Take moment to support her efforts by making a small
donation here.
She says:
Please support me as I take an amazing journey. The Out of the Darkness
Overnight Experience is an 16-18 mile walk over the course of one night. Net
proceeds benefit the
American Foundation for Suicide Prevention, funding research, advocacy,
survivor support, education, and awareness programs both to prevent suicide
and to assist those
affected by suicide.
In 2001 I lost my mother to suicide. Being a 13 year old at the time, I had a
very hard time moving on from that day. One of the biggest struggles I faced
and still face, is feeling
comfortable enough to tell people how I lost my mother. I have been carrying
this weight around with me and I very rarely tell people how my mother passed
away. There has
always been a serious taboo associated with suicide. It makes people
uncomfortable.

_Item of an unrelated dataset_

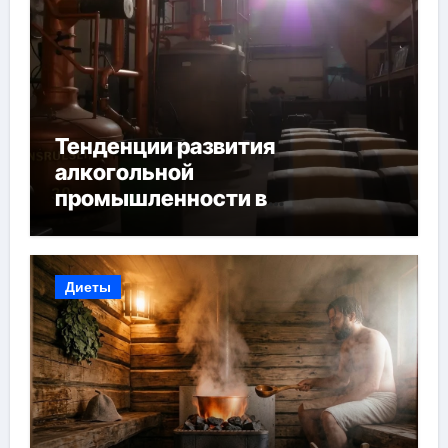
Тенденции развития
алкогольной
промышленности в
Узбекистане
Диеты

To avoid the conversation that always follows upon someone
finding out I do not have a
mother, I have often made up other reasons for her death. I catch myself
telling people "she was sick" to halt any further questions. In retrospect,
she was sick. She was sick for a
very long time. She spent her whole adult life battling mental illness and
addiction.
My mother was embarrassed by her illnesses and felt alienated by those around
her. She made a choice that day because she felt hopeless and abandoned. She
was wrong. She
had more love and support than most. She was unable to think rationally and
she made an irrational, life-altering decision that rocked the lives of many
people.
July 17th 2001 was the day that Barbara died. I carry that moment with me
everyday and everywhere. I still break down. If anything, it only gets
harder. I would like to gain my
voice back. I want to feel comfortable to say I am a victim of suicide, and I
am surviving. For every person I feel comfortable to expose my true
experiences with, the taboo
surrounding suicide is chiseled away little by little. It is time to talk
about mental illness and suicide. We all know someone who has been affected
by this. Lets talk about things
that make us uncomfortable, it is time to get it out there and to spread the
word that hope and support are always around us. We are never alone, even in
the darkest of times.
Donate Here.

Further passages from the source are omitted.